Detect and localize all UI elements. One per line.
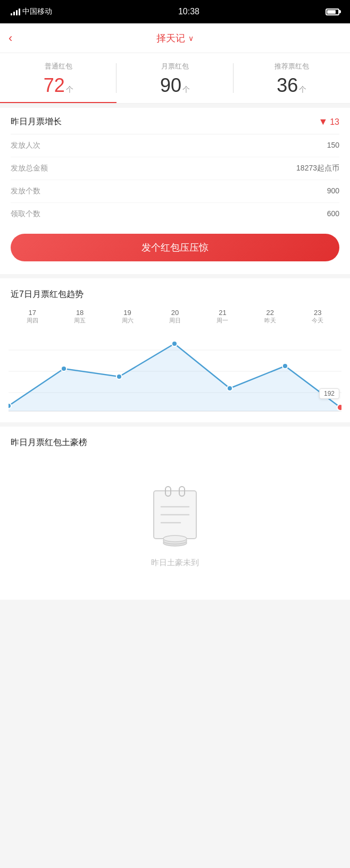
tab-active-indicator <box>0 102 116 103</box>
x-label-17: 17 周四 <box>9 309 56 325</box>
stat-received-label: 领取个数 <box>11 209 40 219</box>
nav-title: 择天记 ∨ <box>156 32 194 45</box>
stat-received-value: 600 <box>327 209 339 219</box>
leaderboard-section: 昨日月票红包土豪榜 昨日土豪未到 <box>0 427 350 600</box>
stats-badge: ▼ 13 <box>318 116 339 127</box>
chart-point-19 <box>116 374 122 379</box>
chart-tooltip: 192 <box>319 388 339 399</box>
tab-normal-hongbao[interactable]: 普通红包 72个 <box>0 53 116 103</box>
tab-normal-label: 普通红包 <box>45 62 72 71</box>
back-button[interactable]: ‹ <box>9 31 12 45</box>
stats-section: 昨日月票增长 ▼ 13 发放人次 150 发放总金额 18273起点币 发放个数… <box>0 108 350 225</box>
svg-point-12 <box>163 535 187 542</box>
battery-icon <box>326 8 339 15</box>
stats-header: 昨日月票增长 ▼ 13 <box>11 108 339 134</box>
stat-sent-label: 发放个数 <box>11 186 40 196</box>
empty-state-icon <box>143 480 207 549</box>
chart-svg-container: 192 <box>9 329 341 414</box>
stat-row-people: 发放人次 150 <box>11 134 339 157</box>
chart-point-21 <box>227 386 232 391</box>
chart-point-23-today <box>337 404 341 411</box>
stat-people-value: 150 <box>327 141 339 150</box>
stats-title: 昨日月票增长 <box>11 116 62 127</box>
x-label-22: 22 昨天 <box>246 309 294 325</box>
status-bar: 中国移动 10:38 <box>0 0 350 23</box>
empty-text: 昨日土豪未到 <box>151 558 199 568</box>
tab-section: 普通红包 72个 月票红包 90个 推荐票红包 36个 <box>0 53 350 104</box>
leaderboard-title: 昨日月票红包土豪榜 <box>9 437 341 448</box>
chart-point-17 <box>9 403 11 409</box>
chart-point-22 <box>282 363 288 369</box>
chart-section: 近7日月票红包趋势 17 周四 18 周五 19 周六 20 周日 21 周一 … <box>0 278 350 422</box>
leaderboard-empty-state: 昨日土豪未到 <box>9 470 341 589</box>
x-label-21: 21 周一 <box>199 309 246 325</box>
trend-down-icon: ▼ <box>318 116 328 127</box>
x-label-23: 23 今天 <box>294 309 341 325</box>
x-label-20: 20 周日 <box>151 309 198 325</box>
tab-monthly-value: 90个 <box>160 74 190 97</box>
x-label-19: 19 周六 <box>104 309 151 325</box>
stat-amount-label: 发放总金额 <box>11 164 48 173</box>
stat-sent-value: 900 <box>327 186 339 196</box>
line-chart <box>9 329 341 414</box>
tab-recommend-label: 推荐票红包 <box>274 62 309 71</box>
chart-point-18 <box>61 366 66 371</box>
stat-people-label: 发放人次 <box>11 141 40 150</box>
tab-recommend-hongbao[interactable]: 推荐票红包 36个 <box>234 53 350 103</box>
dropdown-arrow-icon[interactable]: ∨ <box>188 34 194 42</box>
tab-recommend-value: 36个 <box>277 74 306 97</box>
chart-x-labels: 17 周四 18 周五 19 周六 20 周日 21 周一 22 昨天 23 今… <box>9 309 341 325</box>
signal-icon <box>11 8 20 15</box>
time-label: 10:38 <box>178 7 199 16</box>
tab-normal-value: 72个 <box>44 74 73 97</box>
chart-point-20 <box>172 341 177 346</box>
cta-section: 发个红包压压惊 <box>0 225 350 274</box>
send-hongbao-button[interactable]: 发个红包压压惊 <box>11 234 339 261</box>
carrier-label: 中国移动 <box>22 7 52 16</box>
chart-fill <box>9 344 340 411</box>
chart-title: 近7日月票红包趋势 <box>9 289 341 300</box>
stats-badge-value: 13 <box>330 117 339 127</box>
tab-monthly-label: 月票红包 <box>161 62 189 71</box>
stat-row-received: 领取个数 600 <box>11 203 339 225</box>
status-left: 中国移动 <box>11 7 52 16</box>
stat-amount-value: 18273起点币 <box>296 164 339 173</box>
stat-row-amount: 发放总金额 18273起点币 <box>11 157 339 180</box>
tab-monthly-hongbao[interactable]: 月票红包 90个 <box>116 53 233 103</box>
nav-bar: ‹ 择天记 ∨ <box>0 23 350 53</box>
x-label-18: 18 周五 <box>56 309 103 325</box>
stat-row-sent: 发放个数 900 <box>11 180 339 203</box>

━━━━━━━━━━━━━━━━━━━━━━━━━━━━━━

A single number is requested: the count of lines in the data that hold "state".

2